Tout au long de ses près de 2 000 kilomètres, le débit du Xingu monte et descend avec la saison des pluies, créant de vastes « igapos », ou forêts inondées, cruciales pour de nombreuses espèces. Il est également vital pour environ 25 000 autochtones et autres personnes qui vivent sur ses rives, connues sous le nom de « ribeirinhos ».
Belo Monte détourne sur quelque 100 km du Xingú, la « Volta Grande » (Grande Tour), dans la municipalité septentrionale d’Altamira, pour alimenter la centrale hydroélectrique d’une capacité de 11 233 mégawatts, ce qui représente 6,2 % de la capacité électrique totale du plus grande économie d’Amérique latine. (Lire : Plus de 85 000 hectares de forêt ont été déboisés entre janvier et septembre 2022)
Construit pour environ 40 milliards de reais (7,5 milliards de dollars), le barrage modifie le cours de jusqu’à 80 % de la rivière. Scientifiques, écologistes et riverains dénoncent un effet catastrophique pour cet écosystème unique.
« Le barrage a rompu le cycle d’écoulement de la rivière. En amont, il est toujours inondé. En aval, c’est comme si c’était toujours sec », explique Andre Oliveira Sawakuchi, géoscientifique à l’Université de Sao Paulo. Cela affecte les populations de poissons et de tortues qui dépendent des igapos pour se nourrir et se reproduire, explique le spécialiste.
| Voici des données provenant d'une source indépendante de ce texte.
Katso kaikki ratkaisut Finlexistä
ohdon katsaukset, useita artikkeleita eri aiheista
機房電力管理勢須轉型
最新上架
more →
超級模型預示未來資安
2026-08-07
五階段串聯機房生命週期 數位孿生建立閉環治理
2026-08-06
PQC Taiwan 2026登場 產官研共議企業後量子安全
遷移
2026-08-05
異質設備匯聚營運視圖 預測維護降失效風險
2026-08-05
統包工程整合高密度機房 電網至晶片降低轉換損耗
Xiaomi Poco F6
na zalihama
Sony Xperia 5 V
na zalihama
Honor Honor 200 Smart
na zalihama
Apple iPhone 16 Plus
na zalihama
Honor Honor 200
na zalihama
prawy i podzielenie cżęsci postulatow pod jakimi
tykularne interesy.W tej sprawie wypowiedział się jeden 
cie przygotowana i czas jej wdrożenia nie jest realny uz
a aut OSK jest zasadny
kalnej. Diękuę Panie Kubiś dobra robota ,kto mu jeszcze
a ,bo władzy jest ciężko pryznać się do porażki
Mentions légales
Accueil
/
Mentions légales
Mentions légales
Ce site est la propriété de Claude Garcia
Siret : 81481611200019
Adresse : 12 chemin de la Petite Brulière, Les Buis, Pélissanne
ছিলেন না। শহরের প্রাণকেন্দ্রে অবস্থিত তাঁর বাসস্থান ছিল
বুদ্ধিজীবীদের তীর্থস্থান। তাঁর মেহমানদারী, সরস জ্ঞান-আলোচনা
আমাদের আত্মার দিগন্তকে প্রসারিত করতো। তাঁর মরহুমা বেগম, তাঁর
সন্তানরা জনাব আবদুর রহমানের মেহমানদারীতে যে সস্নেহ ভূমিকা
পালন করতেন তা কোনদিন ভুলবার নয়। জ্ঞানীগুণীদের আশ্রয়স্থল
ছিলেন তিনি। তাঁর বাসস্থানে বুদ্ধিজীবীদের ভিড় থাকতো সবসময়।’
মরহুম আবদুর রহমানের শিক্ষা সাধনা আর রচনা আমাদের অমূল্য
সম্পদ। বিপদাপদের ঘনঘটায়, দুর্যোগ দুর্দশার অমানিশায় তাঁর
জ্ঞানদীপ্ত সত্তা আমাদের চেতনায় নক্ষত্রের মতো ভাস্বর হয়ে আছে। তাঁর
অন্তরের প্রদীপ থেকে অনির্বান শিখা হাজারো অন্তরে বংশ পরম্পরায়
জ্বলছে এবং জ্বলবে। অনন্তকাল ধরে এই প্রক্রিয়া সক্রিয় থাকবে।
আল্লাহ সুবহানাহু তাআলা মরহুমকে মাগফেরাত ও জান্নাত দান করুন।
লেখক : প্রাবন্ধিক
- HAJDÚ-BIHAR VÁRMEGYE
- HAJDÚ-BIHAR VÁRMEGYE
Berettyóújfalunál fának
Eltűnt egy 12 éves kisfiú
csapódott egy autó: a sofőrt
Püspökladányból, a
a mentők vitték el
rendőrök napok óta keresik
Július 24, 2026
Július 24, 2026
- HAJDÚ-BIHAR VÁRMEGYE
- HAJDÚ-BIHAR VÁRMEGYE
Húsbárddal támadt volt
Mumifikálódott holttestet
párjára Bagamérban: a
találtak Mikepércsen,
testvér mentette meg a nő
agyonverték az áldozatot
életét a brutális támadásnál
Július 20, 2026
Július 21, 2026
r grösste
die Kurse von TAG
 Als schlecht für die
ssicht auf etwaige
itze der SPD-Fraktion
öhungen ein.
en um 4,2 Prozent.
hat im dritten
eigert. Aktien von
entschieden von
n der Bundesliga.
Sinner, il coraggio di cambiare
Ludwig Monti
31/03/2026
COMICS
Assis sur les impressionnantes chutes de Jericoa, sur le Xingu, considéré comme sacré par son peuple, le chef indigène Giliarde Juruna décrit un choc des cultures. « Pour nous, le progrès, c’est avoir la nature encore debout, les animaux, les rivières comme Dieu les a laissés », explique Juruna, 40 ans. « Le progrès pour l’homme blanc est quelque chose d’entièrement différent. Il pense faire le bien, mais il détruit la nature et se fait du mal à lui-même ». (Lire : Les rivières de l’Alaska deviennent orange, pourquoi ?)
Lula sous la loupe
Belo Monte a été proposé dans les années 1970 mais n’a été autorisé que sous les gouvernements de Luiz Inácio Lula da Silva (2003-2010), élu pour un troisième mandat lors des élections présidentielles d’octobre. Avec son retour au pouvoir dans ce pays aux dimensions continentales dès le 1er janvier, tous les regards sont à nouveau tournés vers le barrage controversé.
Et c’est que beaucoup espèrent que le leader vétéran de gauche tiendra sa promesse de faire un meilleur travail pour protéger l’Amazonie dans laquelle, sous le gouvernement de Jair Bolsonaro, la déforestation a grimpé en flèche. (Lire : New York interdit la vente de chiens, chats et lapins dans les animaleries)
Bien qu’il soit considéré comme une source d’énergie propre et un moteur de croissance économique, Belo Monte n’a pas pleinement répondu aux attentes. Selon la société qui l’exploite, Norte Energia, le barrage a produit en moyenne 4 212 mégawatts cette année, soit moins de la moitié de sa capacité.
Et selon une étude récente publiée dans la revue Science, les émissions de gaz à effet de serre ont triplé dans la région après la construction du barrage, principalement en raison du méthane libéré par la forêt tropicale décomposée qui se trouve au fond du réservoir.
Une alternative
Des chercheurs du groupe de conservation Instituto Socioambiental (ISA) ont décidé en 2015 de documenter l’impact et ont imaginé un moyen pour Belo Monte d’affecter moins le débit de la rivière. (Lire : Les échouages massifs de dauphins pourraient être associés à des signes de la maladie d’Alzheimer)
Surnommé le plan « Piracema » pour la période où les poissons nagent en amont pour frayer, ses partisans affirment que seul un ajustement relativement faible de l’utilisation actuelle de l’eau du barrage serait nécessaire pour s’adapter aux montées et descentes naturelles de la rivière. Le régulateur environnemental du Brésil devrait bientôt décider si Norte Energia devrait adopter ce plan.
L’entreprise a refusé de commenter la proposition, déclarant à l’AFP dans un communiqué qu’elle « reconnaît plutôt le plan défini dans la licence environnementale de l’usine ».
Pour la biologiste Camila Ribas, de l’Institut national de recherche sur l’Amazonie du gouvernement, la décision est cruciale. « Lorsque vous perturbez complètement le cycle des inondations, les forêts meurent », dit-il.